Assigned task
State how many lines of the entries hold the string "Lebat", and output nothing but that count.

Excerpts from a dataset
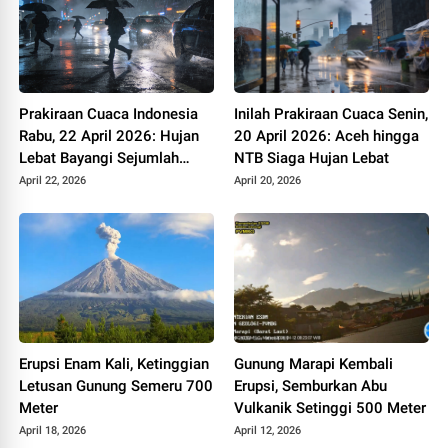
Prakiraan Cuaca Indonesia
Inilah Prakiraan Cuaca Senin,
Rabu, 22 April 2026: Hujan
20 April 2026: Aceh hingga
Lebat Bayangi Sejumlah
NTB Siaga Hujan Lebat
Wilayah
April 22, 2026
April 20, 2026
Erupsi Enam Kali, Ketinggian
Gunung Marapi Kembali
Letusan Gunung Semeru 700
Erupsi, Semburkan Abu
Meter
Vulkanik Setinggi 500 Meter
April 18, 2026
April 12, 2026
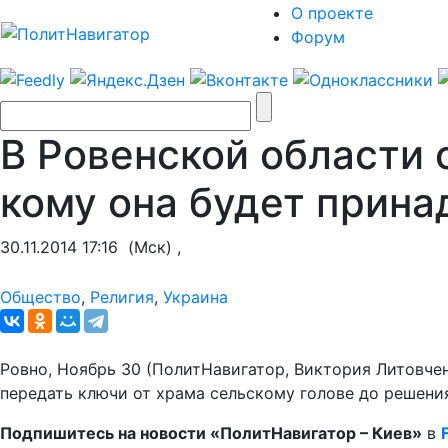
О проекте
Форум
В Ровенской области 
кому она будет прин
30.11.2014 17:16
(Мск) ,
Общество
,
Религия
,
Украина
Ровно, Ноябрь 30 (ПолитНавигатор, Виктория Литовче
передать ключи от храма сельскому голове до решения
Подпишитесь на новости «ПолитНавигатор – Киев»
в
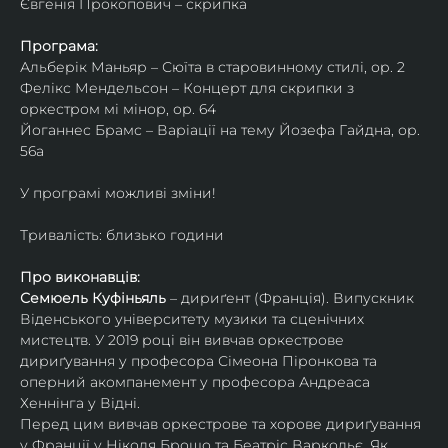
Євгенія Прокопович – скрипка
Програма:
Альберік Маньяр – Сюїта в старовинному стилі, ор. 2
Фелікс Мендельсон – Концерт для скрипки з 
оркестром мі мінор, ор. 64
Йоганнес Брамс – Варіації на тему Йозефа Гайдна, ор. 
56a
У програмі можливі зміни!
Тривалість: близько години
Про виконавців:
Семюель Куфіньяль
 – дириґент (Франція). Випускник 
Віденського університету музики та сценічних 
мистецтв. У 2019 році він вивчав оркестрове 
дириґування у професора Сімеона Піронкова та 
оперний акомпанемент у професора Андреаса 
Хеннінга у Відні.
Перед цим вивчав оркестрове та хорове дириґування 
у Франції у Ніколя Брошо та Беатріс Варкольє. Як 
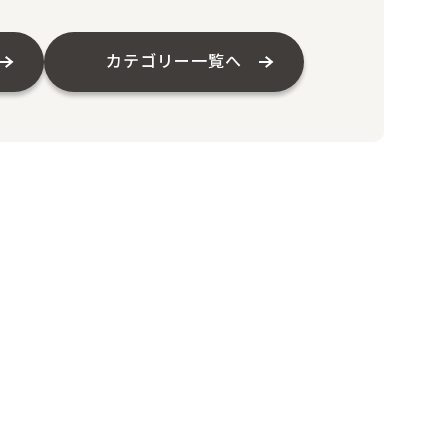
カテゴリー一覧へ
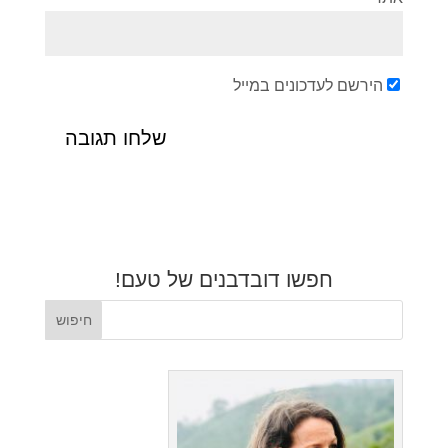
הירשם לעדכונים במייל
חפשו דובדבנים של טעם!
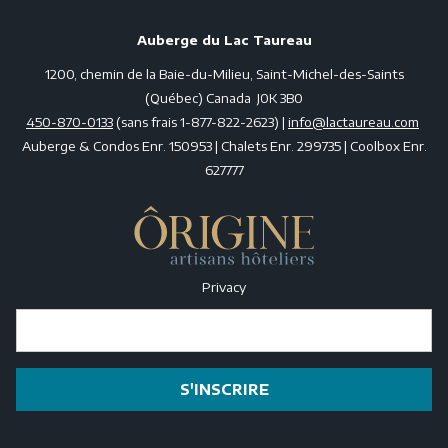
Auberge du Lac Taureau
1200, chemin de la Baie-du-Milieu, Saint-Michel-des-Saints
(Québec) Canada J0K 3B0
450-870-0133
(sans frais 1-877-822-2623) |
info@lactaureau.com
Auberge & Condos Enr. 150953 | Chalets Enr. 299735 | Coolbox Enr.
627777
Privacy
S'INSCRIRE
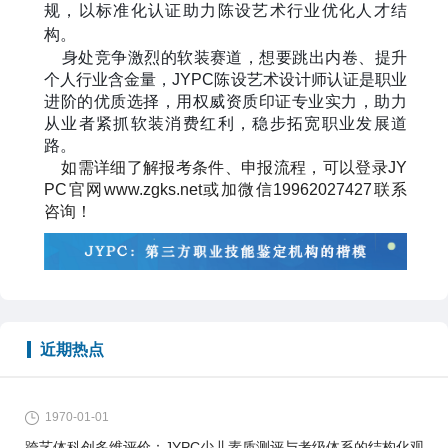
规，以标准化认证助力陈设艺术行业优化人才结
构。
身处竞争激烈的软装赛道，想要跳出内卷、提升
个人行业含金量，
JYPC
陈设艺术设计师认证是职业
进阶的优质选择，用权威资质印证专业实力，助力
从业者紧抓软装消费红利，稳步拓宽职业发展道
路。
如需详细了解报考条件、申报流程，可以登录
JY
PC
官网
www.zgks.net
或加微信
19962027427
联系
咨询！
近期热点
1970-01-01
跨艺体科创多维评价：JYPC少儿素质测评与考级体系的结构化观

Response
2